Réquiem por Brown (10 page)

—Puede. ¿El sitio era propiedad tuya, verdad?

—Verdad.

—¿De dónde sacaste el dinero para comprarlo?

—De mis ahorros.

—¿Y el dinero para la licencia de bebidas alcohólicas?

—También lo tenía ahorrado.

—Hace falta enchufe para conseguir la licencia. ¿A quién conocías en el departamento?

—Conocía a un tío. No me acuerdo de su nombre. Fue hace mucho tiempo.

—Esa no me la cuelas, Edwards. Te tengo pillado. Un amante del jazz y el caballo, hacia 1950. Con todos esos discos, y ni siquiera tienes un tocadiscos. Un tocadiscos debe dar para cinco o seis cucharas. Nunca has tenido dónde caerte muerto, menos cuando hacías de tapadera para el verdadero dueño del Utopía. Tienes tu historia escrita en esos brazos.

—Entonces era otra cosa. Tenía las cosas más claras.

—No me toques los güevos —dije subiendo el tono de voz—. Quiero que me digas la verdad. Esto es importante para mí. Podemos hacer esto de dos maneras. Una, esperamos a que venga Eddie y entonces os denuncio a los dos por posesión. De esa manera te mueres en el pabellón carcelario del hospital local. O dos, me dices lo que quiero saber, y te sacas unos dólares para tus necesidades. Tú decides.

Edwards se lo pensó. El miedo pudo más que su actitud arrogante.

—Si hablo y esto llega a cierta gente, sería malo para mí. Yo sólo quiero morir tranquilo. ¿ Eso lo entiendes, no?

—Claro. Soy un buen mentiroso. Pienso con rapidez. Dondequiera que me lleve tu información, puedes contar con que no revelaré la fuente. Yo trabajo con el viejo código.

El viejo código: «Nunca des tu información a no ser que pueda llevarte a más y mejor información.»

Edwards no tardó demasiado.

—¿Qué quieres saber? —preguntó.

—Para empezar, ¿quién era el verdadero dueño del Utopía? —dije.

—Un tío llamado Sol Kupferman. Un rico. Era peletero.

—¿Por qué estaba a tu nombre el local?

—Por cuestión de impuestos. Un fraude fiscal. Kupferman era dueño de media docena de bares y bodegas bajo nombres falsos. Había estado metido en negocios sucios en los viejos tiempos y no le daban la licencia de bebidas alcohólicas.

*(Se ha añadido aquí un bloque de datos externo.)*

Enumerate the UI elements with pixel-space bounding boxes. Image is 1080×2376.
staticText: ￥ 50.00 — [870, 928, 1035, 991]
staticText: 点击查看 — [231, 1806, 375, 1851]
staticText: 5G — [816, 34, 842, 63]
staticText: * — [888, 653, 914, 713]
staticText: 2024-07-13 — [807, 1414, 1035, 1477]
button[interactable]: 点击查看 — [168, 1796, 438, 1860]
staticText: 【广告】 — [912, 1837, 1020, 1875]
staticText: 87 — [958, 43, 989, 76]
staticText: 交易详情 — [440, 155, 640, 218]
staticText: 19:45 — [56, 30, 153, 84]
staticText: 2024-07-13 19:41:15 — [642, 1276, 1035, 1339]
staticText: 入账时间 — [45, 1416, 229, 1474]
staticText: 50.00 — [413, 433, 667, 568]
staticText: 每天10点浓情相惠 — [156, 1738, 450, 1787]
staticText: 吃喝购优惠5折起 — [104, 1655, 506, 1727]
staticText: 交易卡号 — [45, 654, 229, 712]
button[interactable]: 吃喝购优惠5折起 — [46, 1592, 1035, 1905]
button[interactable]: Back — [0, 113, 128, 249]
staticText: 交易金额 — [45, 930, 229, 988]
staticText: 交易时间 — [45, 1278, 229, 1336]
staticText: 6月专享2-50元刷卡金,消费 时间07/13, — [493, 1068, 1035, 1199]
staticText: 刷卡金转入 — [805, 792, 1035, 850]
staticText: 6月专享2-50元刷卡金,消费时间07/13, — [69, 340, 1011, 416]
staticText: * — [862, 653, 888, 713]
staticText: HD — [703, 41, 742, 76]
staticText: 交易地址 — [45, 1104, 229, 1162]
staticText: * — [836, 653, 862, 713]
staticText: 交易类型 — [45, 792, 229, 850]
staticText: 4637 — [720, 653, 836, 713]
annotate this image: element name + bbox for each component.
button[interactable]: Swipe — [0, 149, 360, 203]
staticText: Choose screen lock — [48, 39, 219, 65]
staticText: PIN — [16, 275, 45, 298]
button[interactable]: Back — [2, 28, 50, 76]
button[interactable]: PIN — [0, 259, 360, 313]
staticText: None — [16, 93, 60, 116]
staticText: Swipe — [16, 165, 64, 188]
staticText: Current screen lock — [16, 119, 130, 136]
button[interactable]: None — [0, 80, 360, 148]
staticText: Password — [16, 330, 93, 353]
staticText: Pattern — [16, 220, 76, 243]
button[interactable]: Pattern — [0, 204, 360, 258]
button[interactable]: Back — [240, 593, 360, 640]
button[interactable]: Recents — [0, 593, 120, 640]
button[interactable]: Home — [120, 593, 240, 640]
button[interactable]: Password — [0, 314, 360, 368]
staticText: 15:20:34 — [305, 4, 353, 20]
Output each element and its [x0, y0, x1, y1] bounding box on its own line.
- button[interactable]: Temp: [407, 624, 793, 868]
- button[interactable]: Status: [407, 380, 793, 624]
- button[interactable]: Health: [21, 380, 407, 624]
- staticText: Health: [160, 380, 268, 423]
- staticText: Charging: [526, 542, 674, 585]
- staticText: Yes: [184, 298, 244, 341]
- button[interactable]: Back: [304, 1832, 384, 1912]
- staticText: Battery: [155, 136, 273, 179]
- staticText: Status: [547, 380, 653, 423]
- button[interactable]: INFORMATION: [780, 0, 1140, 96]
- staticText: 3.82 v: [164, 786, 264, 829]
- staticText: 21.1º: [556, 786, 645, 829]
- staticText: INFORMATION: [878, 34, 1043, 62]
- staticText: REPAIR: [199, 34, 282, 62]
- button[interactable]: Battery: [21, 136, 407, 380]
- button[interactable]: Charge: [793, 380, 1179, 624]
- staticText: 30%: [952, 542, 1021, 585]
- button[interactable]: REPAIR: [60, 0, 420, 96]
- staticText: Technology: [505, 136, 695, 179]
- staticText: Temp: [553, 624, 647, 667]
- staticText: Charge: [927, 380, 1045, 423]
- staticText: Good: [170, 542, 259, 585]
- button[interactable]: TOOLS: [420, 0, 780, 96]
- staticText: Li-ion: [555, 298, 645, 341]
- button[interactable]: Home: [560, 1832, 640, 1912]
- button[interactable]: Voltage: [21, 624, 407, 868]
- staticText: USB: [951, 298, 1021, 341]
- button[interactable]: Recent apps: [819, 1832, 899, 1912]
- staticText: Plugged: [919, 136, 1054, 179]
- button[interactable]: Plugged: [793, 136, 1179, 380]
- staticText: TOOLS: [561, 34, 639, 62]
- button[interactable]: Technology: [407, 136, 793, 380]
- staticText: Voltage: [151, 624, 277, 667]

—He oído que Kupferman era corredor de apuestas en los cincuenta. ¿También tenía un registro en el Utopía?

—Nada del otro mundo. Era un montaje para defraudar a Hacienda.

—¿Y llevaba él mismo las apuestas?

—No.

—¿Entonces, quién?

—Tenía a un tío que se llamaba Ralston y que se ocupaba del negocio en todos los sitios. Ralston trabajaba en un club de golf del que era miembro. Kupferman le pagaba bien.

—¿Cómo trabajaba? Me refiero a Ralston.

—Solía pasar por allí de vez en cuando a recoger las apuestas. Los apostantes le dejaban el dinero al encargado del bar. Ralston mandaba a alguien para pagarles y luego mandaba las apuestas a la pista a través de algunos caddies del club.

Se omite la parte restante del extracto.